Dalam Peringatan Hari Damai Aceh, Nurlis menyebut Dek Fadh bahkan turun langsung ke tengah massa ketika terjadi kekisruhan. Menurutnya, langkah tersebut merupakan bagian dari pelaksanaan tugas dan tanggung jawab sebagai wakil gubernur.
“Secara umum, tugas seorang wagub adalah menjalankan sebagian tugas yang diemban oleh gubernur, sebagaimana diatur dalam Undang-Undang Nomor 32 Tahun 2004 tentang Pemerintahan Daerah,” jelasnya.
Nurlis menambahkan, peraturan perundang-undangan telah mengatur berbagai kemungkinan yang dapat terjadi dalam penyelenggaraan pemerintahan daerah, termasuk ketika kepala daerah berhalangan sementara.

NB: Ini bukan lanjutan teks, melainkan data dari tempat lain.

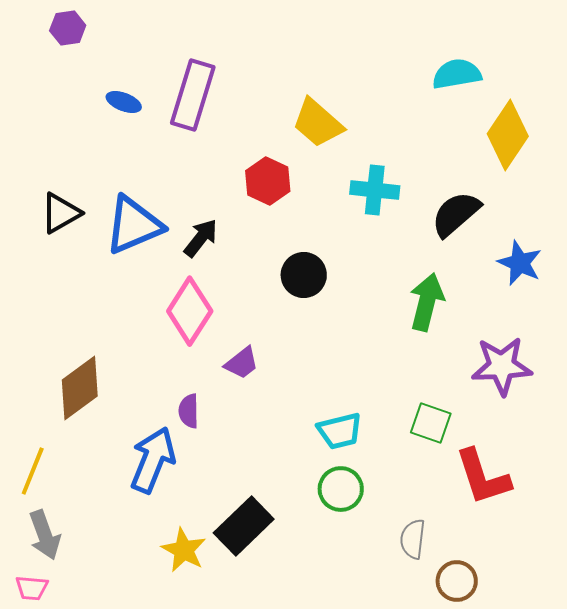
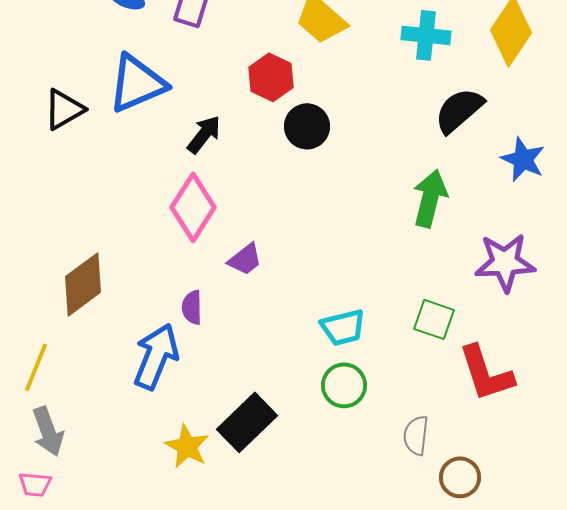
cyan cross: (375, 190) -> (426, 35), moved
blue triangle: (134, 225) -> (137, 83), moved
black circle: (304, 275) -> (307, 126), moved

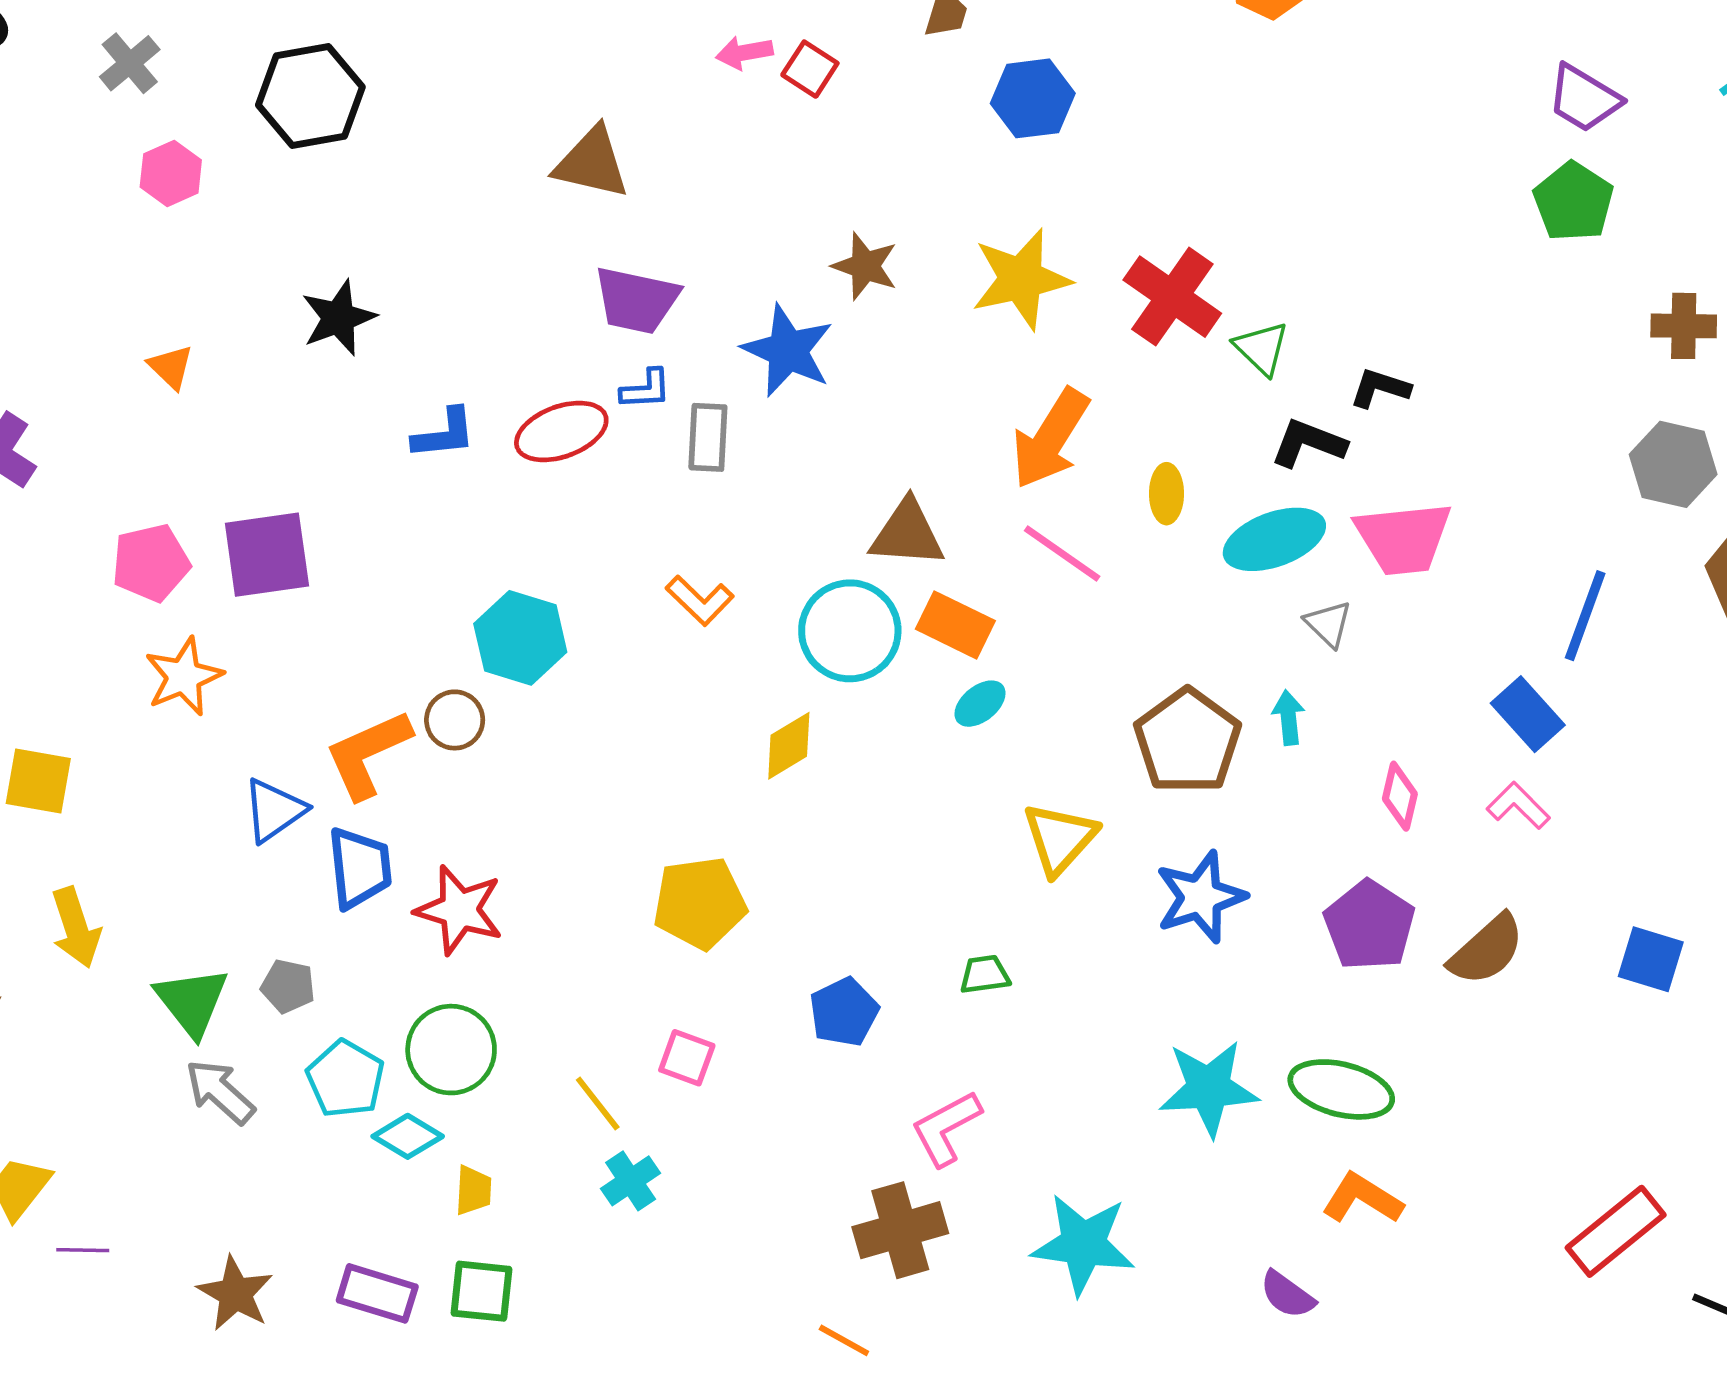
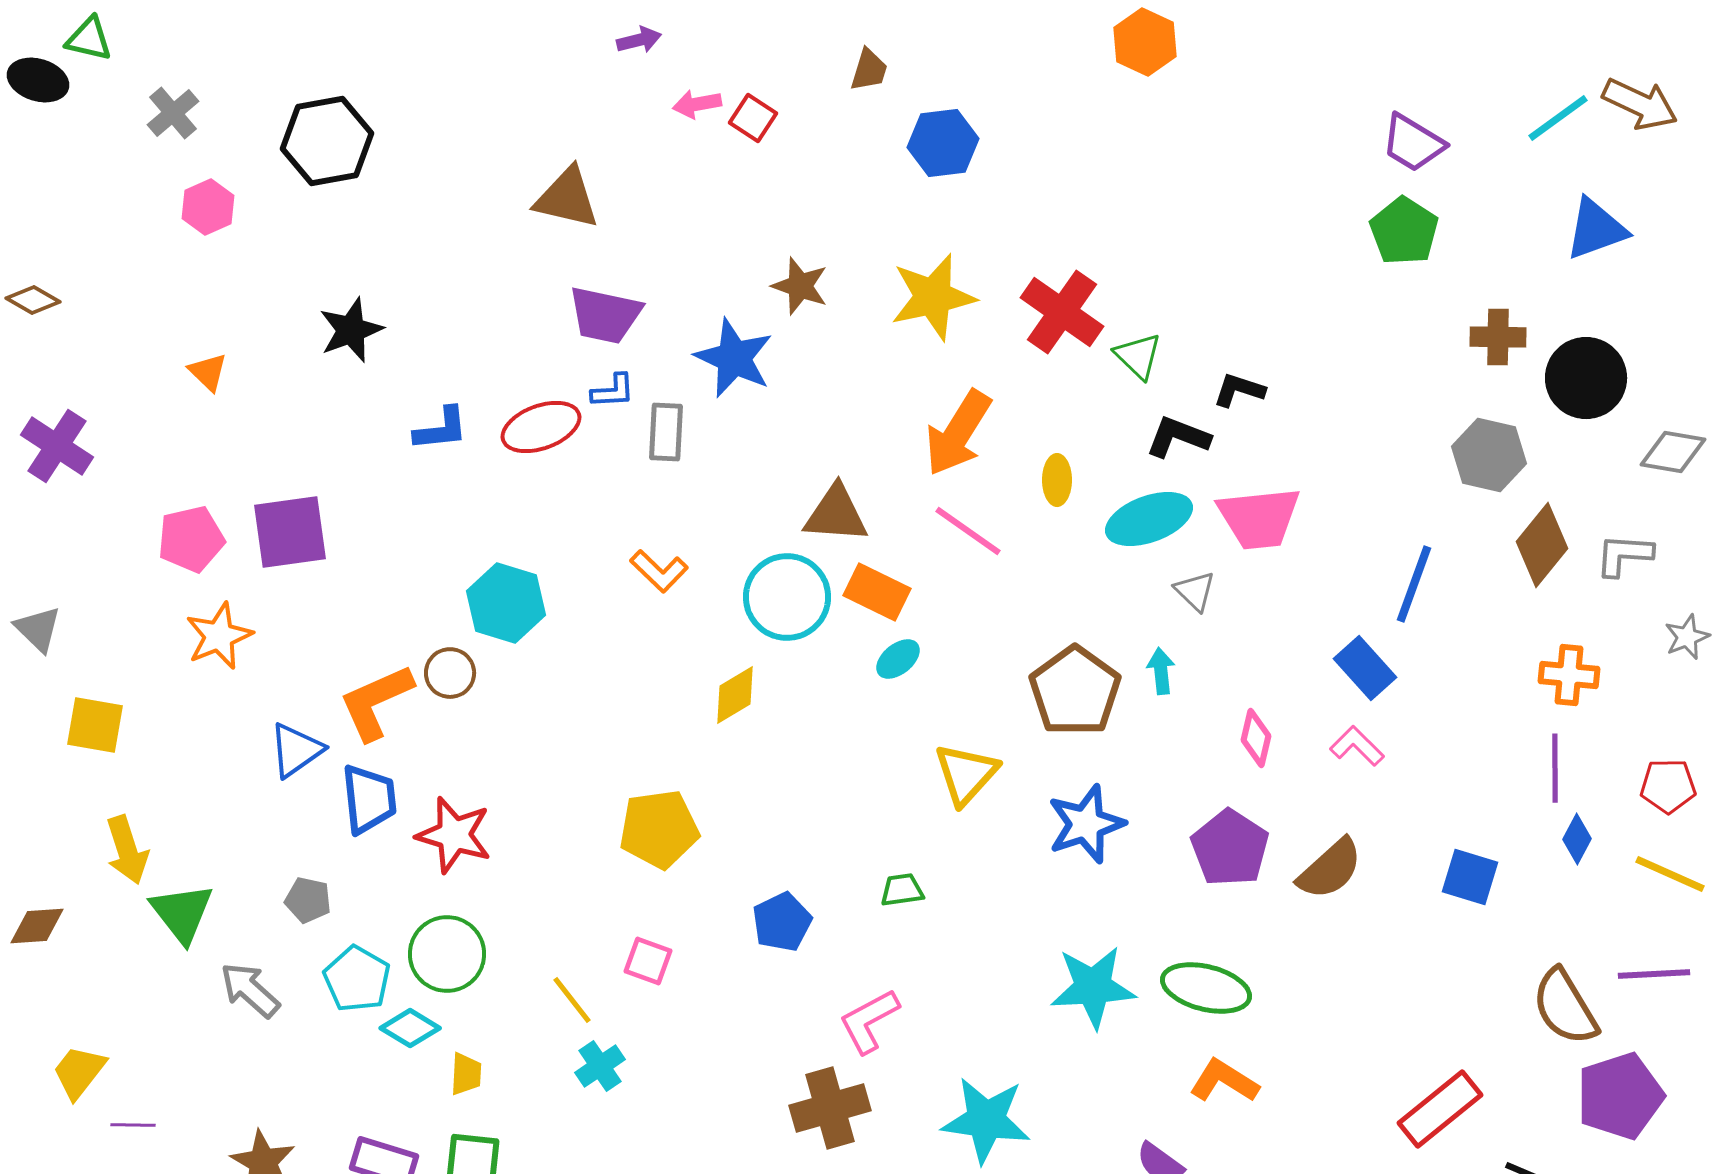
green triangle: (192, 1001) -> (182, 913), moved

Ia mengutip ketentuan Pasal 65 Ayat 4 UU Nomor 32 Tahun 2004 yang mengatur bahwa apabila gubernur berhalangan sementara, wakil gubernur melaksanakan tugas dan wewenang gubernur.
“Jadi ketika seorang wagub melaksanakan tugas sehari-hari ketika gubernur berhalangan maka itu adalah hal yang lumrah saja. Itu hal biasa saja. Itulah gunanya wakil gubernur dalam kacamata undang-undang,” ujar Nurlis.

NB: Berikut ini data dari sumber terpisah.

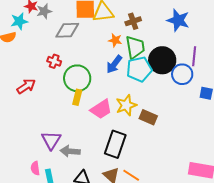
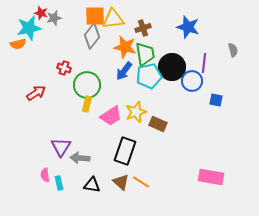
cyan star: (19, 21) -> (29, 28), size x1.4
gray diamond: (67, 30) -> (92, 36), moved, turned -50
orange star: (115, 40) -> (125, 47), size x1.6

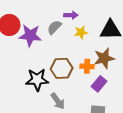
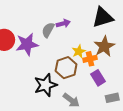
purple arrow: (71, 15) -> (63, 23), moved
yellow star: (81, 32) -> (79, 51), moved
purple rectangle: (99, 84) -> (98, 78), moved, turned -56

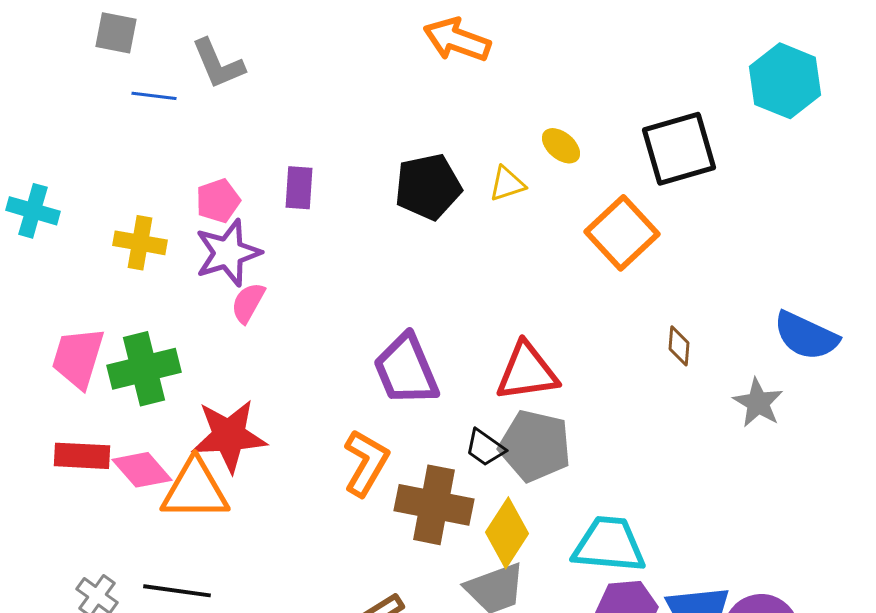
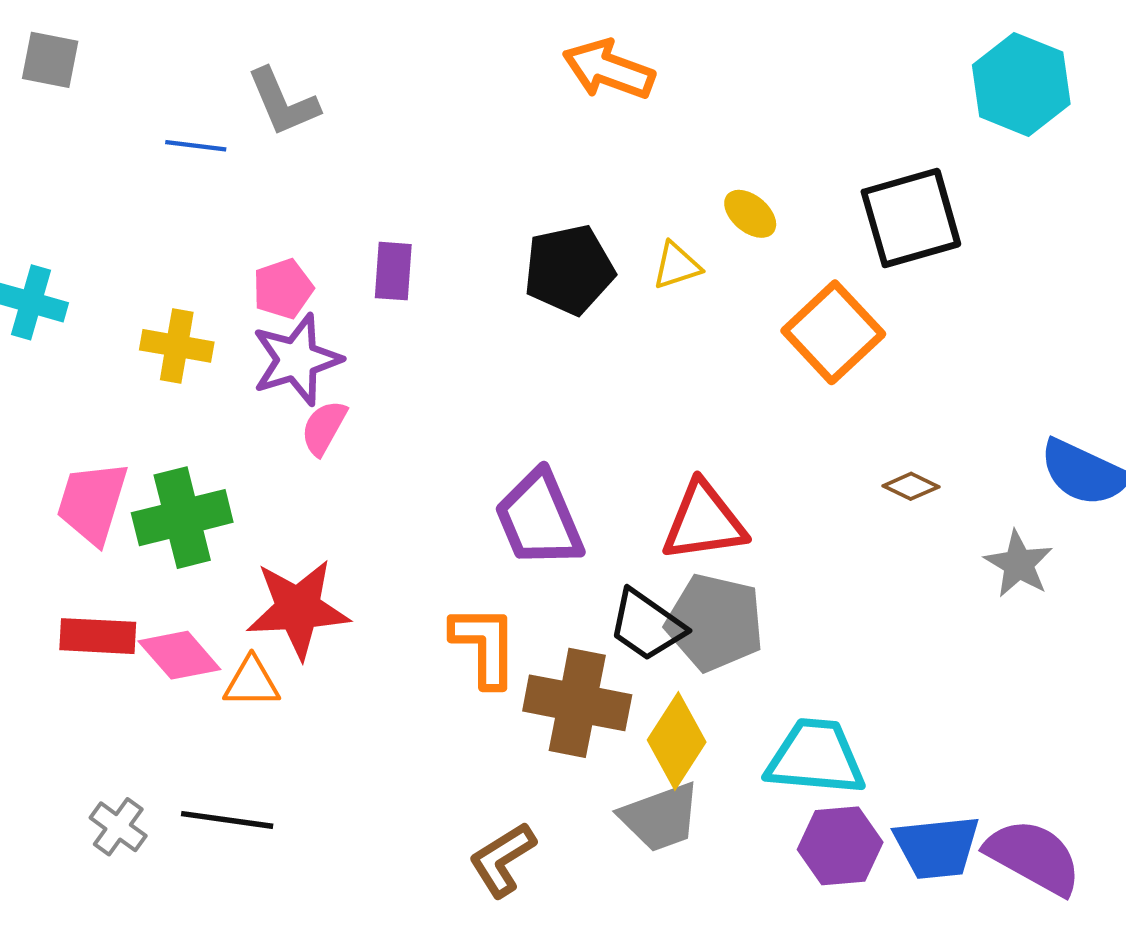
gray square: (116, 33) -> (50, 60), moved
cyan hexagon: (785, 81) -> (1021, 84), moved
brown diamond: (679, 346) -> (911, 486), turned -69
black trapezoid: (485, 448) -> (647, 625), size x1.4
orange L-shape: (366, 463) -> (485, 646), turned -30
orange triangle: (195, 490) -> (252, 682), size x0.6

Karena itu, Nurlis meminta pembagian tugas antara gubernur dan wakil gubernur tidak dipolitisasi. Ia juga mengingatkan agar persoalan tersebut tidak dijadikan bahan untuk mengadu domba kedua pimpinan Aceh.
“Janganlah dijadikan isu politik. Apalagi sampai menjadikannya sebagai ajang adu domba. Sampai membuat flyer hoaks segala. Tidak baik melakukan hal demikian. Kasihan masyarakat awam yang mungkin tidak memahami mekanisme yang diatur dalam perundang-undangan,” katanya.
Nurlis menegaskan, koordinasi dan pembagian tugas antara gubernur dan wakil gubernur merupakan bagian dari mekanisme pemerintahan yang telah diatur dalam hukum. Dengan mekanisme tersebut, roda pemerintahan Aceh tetap dapat berjalan ketika salah satu pimpinan menjalankan tugas di tempat berbeda.